Et quand je dis rien, c'est rien (si l'on veut bien excepter le petit cli-clic du bouton poussoir).

Je m'assure que les innombrables fils de connexion sont tous en place, je change la fiche de l'alimentation de prise, je change de câble  d'alimentation, je vérifie au moyen d'un testeur qu'il y a du "jus" à l'autre bout du câble...

Cli-clic... rien ! Même la petite LED verte du boîtier d'alimentation ne s'allume pas.

Je me donne un jour de réflexion : vais-je remplacer moi-même le bloc d'alimentation ou vais-je confier la machine à un réparateur ?

Entretemps je connecte le portable. Rien n'y est à jour, la licence de l'antivirus a expiré, le logiciel de mail intercepte le courrier de mon épouse puisqu'il est configuré pour les voyages et va pêcher les messages de deux utilisateurs. La joie ! J'arrange tout cela.

Le lendemain je décide d'utiliser l'alimentation du PC déclassé (elle est récente car la précédente avait "cramé" dans un nuage de fumée âcre) pour remplacer celle de ma machine (bien qu'il n'y ait eu aucune odeur suspecte). La déconnecter et l'extraire de sa tour de 45 cm fut un jeu d'enfant.

Démonter l'autre fut déjà plus délicat. D'abord, la tresse comportait un connecteur supplémentaire pour disque dur amovible HP soigneusement boulonné au réceptacle de ce dernier. Ensuite, ce connecteur était pourvu d'une prise USB reliée à la carte-mère (comme je n'envisage pas d'utiliser ce matériel hors de prix, je démonte tout). Enfin, en raison des dimensions plus réduites du boîtier, de la présence de ce cabinet, des deux graveurs de DVD et des emplacements pour disques durs (dont un innoccupé), ça n'a pas été de la tarte de débrancher le grand connecteur alimentant la carte-mère. En effet, l'endroit de connexion était tout à fait caché à la vue.
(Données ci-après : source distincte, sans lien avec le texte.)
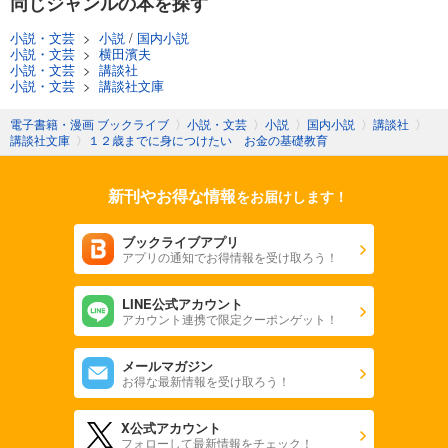
同じジャンルの本を探す
小説・文芸
>
小説
/
国内小説
小説・文芸
>
横田濱夫
小説・文芸
>
講談社
小説・文芸
>
講談社文庫
電子書籍・漫画 ブックライブ
〉
小説・文芸
〉
小説
〉
国内小説
〉
講談社
〉
講談社文庫
〉
１２歳までに身につけたい お金の基礎教育
新刊やお得な情報
をお届けします！
ブックライブアプリ
アプリの通知でお得情報を受け取ろう！
LINE公式アカウント
アカウント連携で限定クーポンゲット！
メールマガジン
お得な最新情報を受け取ろう！
X公式アカウント
フォローして最新情報をチェック！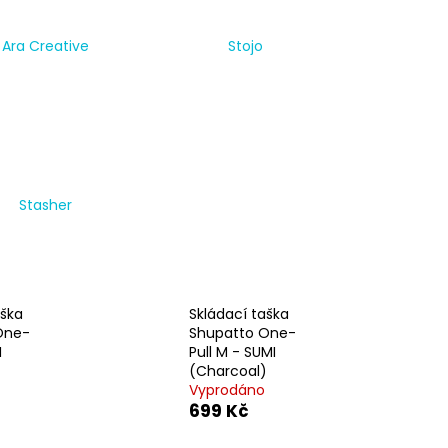
A SHUPATTO ONE-PULL
T)
Ara Creative
Stojo
Stasher
aška
Skládací taška
One-
Shupatto One-
I
Pull M - SUMI
(Charcoal)
Vyprodáno
699 Kč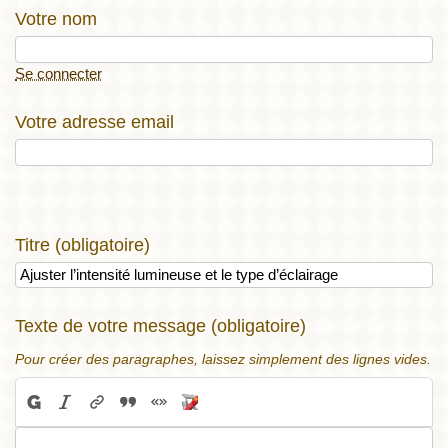
Votre nom
Se connecter
Votre adresse email
Titre (obligatoire)
Texte de votre message (obligatoire)
Pour créer des paragraphes, laissez simplement des lignes vides.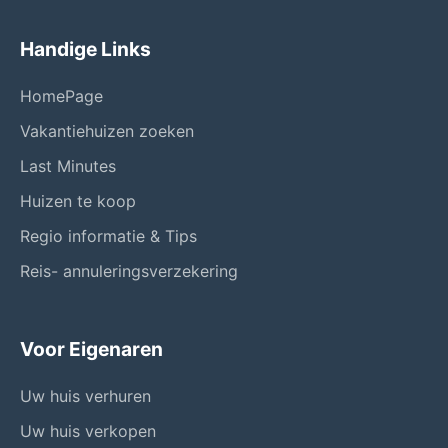
Handige Links
HomePage
Vakantiehuizen zoeken
Last Minutes
Huizen te koop
Regio informatie & Tips
Reis- annuleringsverzekering
Voor Eigenaren
Uw huis verhuren
Uw huis verkopen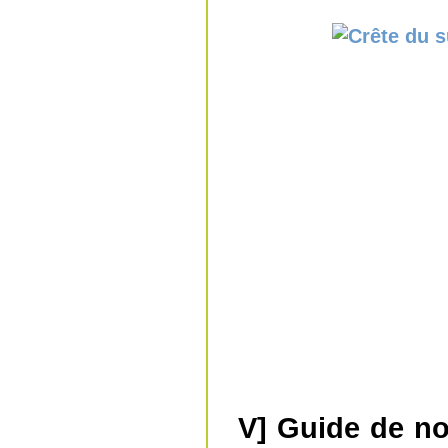
V] Guide de nos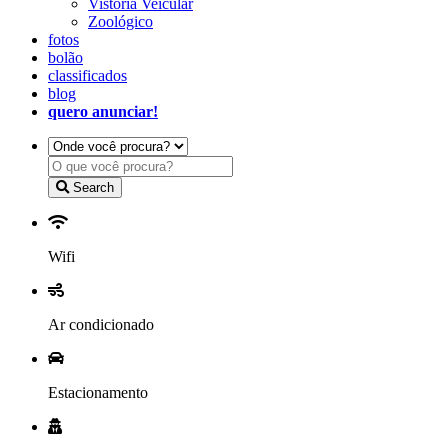
Vistoria Veicular
Zoológico
fotos
bolão
classificados
blog
quero anunciar!
Search
Wifi
Ar condicionado
Estacionamento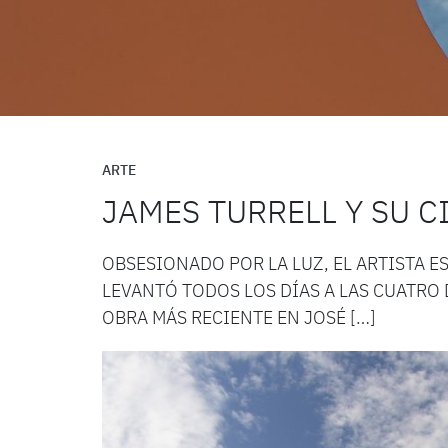
ARTE
JAMES TURRELL Y SU 
OBSESIONADO POR LA LUZ, EL ARTISTA 
LEVANTÓ TODOS LOS DÍAS A LAS CUATRO 
OBRA MÁS RECIENTE EN JOSÉ […]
Je vous dis pas pour reconnecter son remplaçant (lequel était en deux pièces, heureusement que la couleur des fils est standardisée). Trouver du bout des doigts le connecteur mâle de la carte et y insérer à l'aveugle les deux parties femelles... jouissif,  je vous dis ! Heureusement, j'étais seul à la maison à cet instant et mes jurons (c'est fou ce que ça aide de jurer un bon coup) n'ont incommodé personne.

Voilà pourquoi pendant quelques jours, j'ai été fort peu présent sur la toile.